Conceptually similar issues of lesser impact have surfaced in the KC-46 and the 777X efforts. And most probably have done so as well in other company’s products; this isn’t a Boeing-only phenomenon. Boeing’s issues have just been the ones recently well-exposed from investigations with public reports of findings.
The underlying point is that the engineering effort to be sure you’re not opening a can of worms is probably bigger than the payoff to be had from post-hoc apparently minor tweaks like exploiting stronger-than-expected behavior. Whether in ops procedures, or in factory fabrication, or in maintenance.
That’s not to say that learning and in-service experience aren’t invaluable or don’t inform procedures and limits going forward. They certainly do. But it’s pretty incremental around the edges. A common example being that they assume some part will wear enough to need to be replaced at, say, 1,000 hour intervals.

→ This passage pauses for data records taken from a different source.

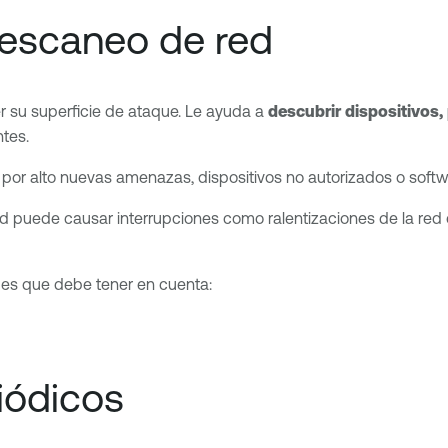
 escaneo de red
r su superficie de ataque. Le ayuda a
descubrir dispositivos,
ntes.
 por alto nuevas amenazas, dispositivos no autorizados o softw
d puede causar interrupciones como ralentizaciones de la red 
des que debe tener en cuenta:
iódicos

After replacing a lot of them and analyzing the removed parts the engineering folks discover the removed components are still nearly unworn. So they can soundly step the replacement interval out a little. But not a lot at any one bite. Lather rinse repeat.
But everyone needs to be mindful that the entire rest of the system has been benefitting from those unworn parts. IOW we don’t actually have in-service experience with the rest of the system while running partly worn parts as we designed it to; we’ve only got in-service experience with anomalously under-worn parts. But we’re about to begin gathering experience with worn-as-designed parts if the change interval extension is approved.
The classic is example is discovering that your filters aren’t filling with debris as rapidly as you thought so you decide to run them longer. But now more debris is circulating in the system and you begin to see pump or valve failures you hadn’t seen before. Turns out the filters were over-designed and the pumps/valves were under-designed for the actual debris load. The filters had been compensating for the pumps/valves, so the shortfall was masked in practice. Until it wasn’t.
In a sound bite: If you find one link in a chain is stronger than expected, that says nothing about the whole chain.
It’s possible in principle (though perhaps not in practice) to chase all the known unknown rabbit holes to the bitter end. It’s the unknown unknowns that still lurk.
Maybe smarter to leave well enough alone and just enjoy the enhanced reliability over expectations.